Tuesday, December 21, 2010
For the record, I am a huge fan of nudity. I like skin. But sometimes desire is intensified by glimpses and sudden warm proximity to a body that was, until just now, covered. I can't tell you how many times my breath has been taken away by a glimpse of treasure trail when a jock in a polo shirt raises his hand to ask a question in class. Or similarly the flash of underarm hair spied through a short sleeve. Or a man's abs when he's pulling off a sweater, causing the T-shirt to skim up his waist, but, for a brief second, he can't see you gazing at his shapely belly button because the sweater covers his face.
The pleasure of stripping is, of course, predicated on there first being a fully dressed individual whose body you want to see and touch.
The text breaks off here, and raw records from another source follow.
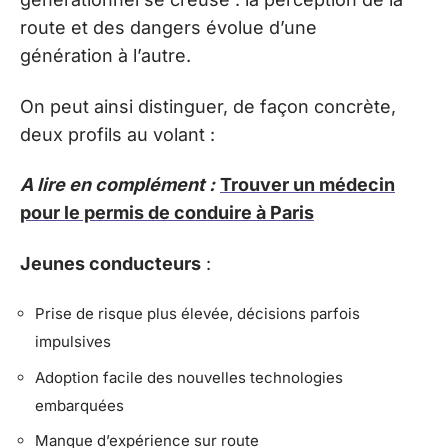
route et des dangers évolue d’une
génération à l’autre.
On peut ainsi distinguer, de façon concrète,
deux profils au volant :
A lire en complément :
Trouver un médecin
pour le permis de conduire à Paris
Jeunes conducteurs
:
Prise de risque plus élevée, décisions parfois
impulsives
Adoption facile des nouvelles technologies
embarquées
Manque d’expérience sur route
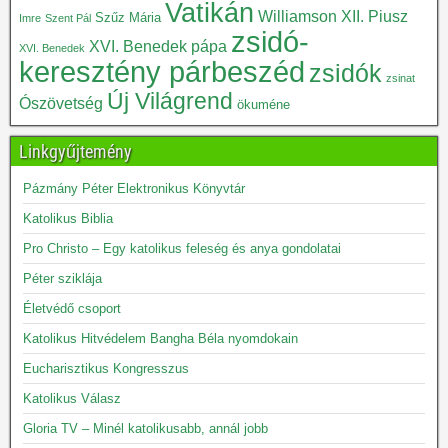
Vatikán
Williamson
XII. Piusz
Szűz Mária
Imre
Szent Pál
zsidó-
XVI. Benedek pápa
XVI. Benedek
keresztény párbeszéd
zsidók
zsinat
Új Világrend
Ószövetség
ökuméne
Linkgyűjtemény
Pázmány Péter Elektronikus Könyvtár
Katolikus Biblia
Pro Christo – Egy katolikus feleség és anya gondolatai
Péter sziklája
Életvédő csoport
Katolikus Hitvédelem Bangha Béla nyomdokain
Eucharisztikus Kongresszus
Katolikus Válasz
Gloria TV – Minél katolikusabb, annál jobb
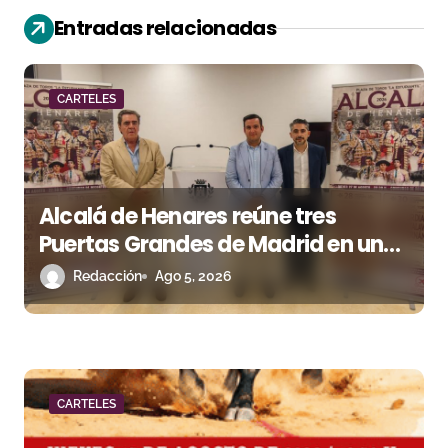
ó
Entradas relacionadas
n
d
CARTELES
e
e
n
Alcalá de Henares reúne tres
Puertas Grandes de Madrid en una
t
feria de alto nivel
Redacción
Ago 5, 2026
r
a
d
a
CARTELES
I know that the received wisdom in homoerotic wrestling is that, next to nudity, briefs or skimpy tights are best, providing maximum skin-on-skin exposure, but there's something to be said for that moment of revelation when a pro wrestler strips off his jacket or shirt to reveal his gleaming muscles to adoring fans. It is the suspension of gratification that gives that moment its electricity.
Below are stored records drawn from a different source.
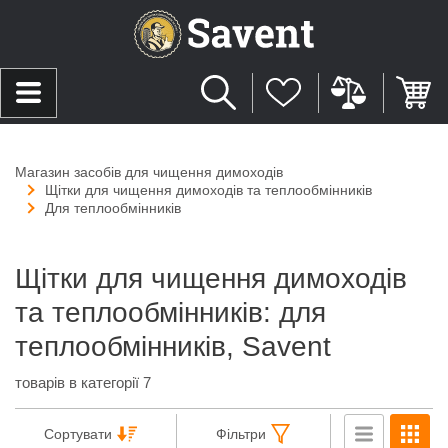
Магазин засобів для чищення димоходів
Щітки для чищення димоходів та теплообмінників
Для теплообмінників
Щітки для чищення димоходів
та теплообмінників: для
теплообмінників, Savent
товарів в категорії 7
Сортувати
Фільтри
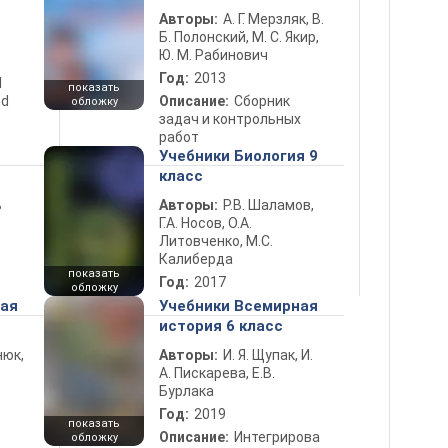
Авторы:
А. Г. Мерзляк, В.
Б. Полонский, М. С. Якир,
Ю. М. Рабинович
Год:
2013
d
показать
nd
Описание:
Сборник
обложку
задач и контрольных
работ
Учебники Биология 9
класс
ь
Авторы:
Р.В. Шаламов,
Г.А. Носов, О.А.
Литовченко, М.С.
Калиберда
показать
Год:
2017
обложку
ная
Учебники Всемирная
история 6 класс
нюк,
Авторы:
И. Я. Щупак, И.
А. Пискарева, Е.В.
Бурлака
Год:
2019
показать
Описание:
Интегрирова
обложку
There's something to be said, too, for jeans and T-shirt. Simplicity itself. First, an opponent's T-shirt riding up to his ribs in the heat of a tussle is a pleasure arising from the eroticism of clothing. Second, this contact is intensified when your shirt also hitches unexpectedly. Third, cotton, unlike spandex, breathes. The concept that jeans provide a second skin is not a new one: the denim in jeans is famously adept not only at fitting the curves of the butt and thighs but also at taking on the heat of the body underneath it. The friction of denim on denim, while not as immediately sensational as the touch of skin on skin, is highly charged. Shooting your load against a button fly is a category of erotic sensation unto itself.
And, oh, what better way to round out the experience, than a schoolboy pin in sweatshirt and jeans in early autumn on a rain-soaked lawn! Throw in an unzipped leather jacket, and heaven!